Table 4.3: SNR in dB for the estimated speech signal for using different prior models SMR Just HMM GMM Sparsity dB NMF |Q| = 16, K = 4 K = 20 -5 2.88 4.07 3.73 3.06 0 5.50 6.13 5.94 5.85 5 8.36 8.65 8.53 8.51
4.6
Conclusion
In this chapter, we introduced a new regularized NMF algorithm for single channel source separation. The energy independent HMM prior models were incorporated with NMF solutions to improve the separation performance. In future work, we will consider supervised training for the prior HMMs.
Regularized NMF using MMSE
estimates under GMM priors
with online learning for the
uncertainties
5.1
Motivations and overview
In Chapters 3 and 4 the gains matrix during the separation stage was guided to follow the prior information by maximizing its likelihood with a trained prior model. The prior model was applied on the NMF solutions without evaluating the actual need for prior information. From the results in Tables 3.1 to 3.5 in Chapter 3 we can see that, in many cases when the desired signal has higher energy compared to other sources in the mixed signal, the NMF solution of the gains matrix relies less on the prior information for the desired signal and vice versa. This means that, the need for incorporating prior information in the NMF solution depends on how bad the NMF solution for the gains matrix is without any prior.

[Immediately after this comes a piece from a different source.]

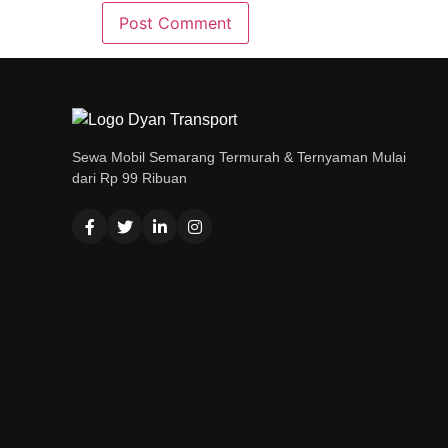
Sewa Mobil Semarang Termurah & Ternyaman Mulai
dari Rp 99 Ribuan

In this chapter, we introduce a new strategy of applying the priors on the NMF solutions of the gains/weights matrix during the separation stage. The new strategy is based on evaluating how much the solution of the NMF gains matrix needs to rely on the prior models. We use here Gaussian mixture models (GMMs) to model the prior information
about the gains matrix. The NMF solutions without using priors for the weights matrix for each source during the separation stage can be seen as a deformed image, and its corresponding valid gains matrix needs to be estimated under the GMM prior. The deformation operator parameters which measure the uncertainty of the NMF solution of the weights matrix are learned directly from the observed mixed signal. The uncertainty in this work is a measurement of how far the NMF solution of the weights matrix during the separation stage is from being valid weight patterns that are modeled in the prior GMM. The learned uncertainties are used with the minimum mean squared error (MMSE) estimator to find the estimate of the valid weights matrix. The estimated valid weights matrix should also consider the minimization of the NMF cost function. To achieve these two goals, a regularized NMF is used to consider the valid weight patterns that can appear in the columns of the weights matrix while decreasing the NMF cost function. The uncertainties within MMSE estimates of the valid weight combinations are embedded in the regularized NMF cost function for this purpose. The uncertainty measurements play very important role in this work as we will show in next sections. If the uncertainty of the NMF solution of the weights matrix is high, that means the regularized NMF needs more support from the prior term. In case of low uncertainty, the regularized NMF needs less support from the prior term. Including the uncertainty measurements in the regularization term using MMSE estimate makes the proposed regularized NMF algorithm decide automatically how much the solution should rely on the prior GMM term. This is the main advantage of the proposed regularized NMF compared to the regularization using the log-likelihood of the GMM prior in previous chapters or other prior distributions [82,84,99].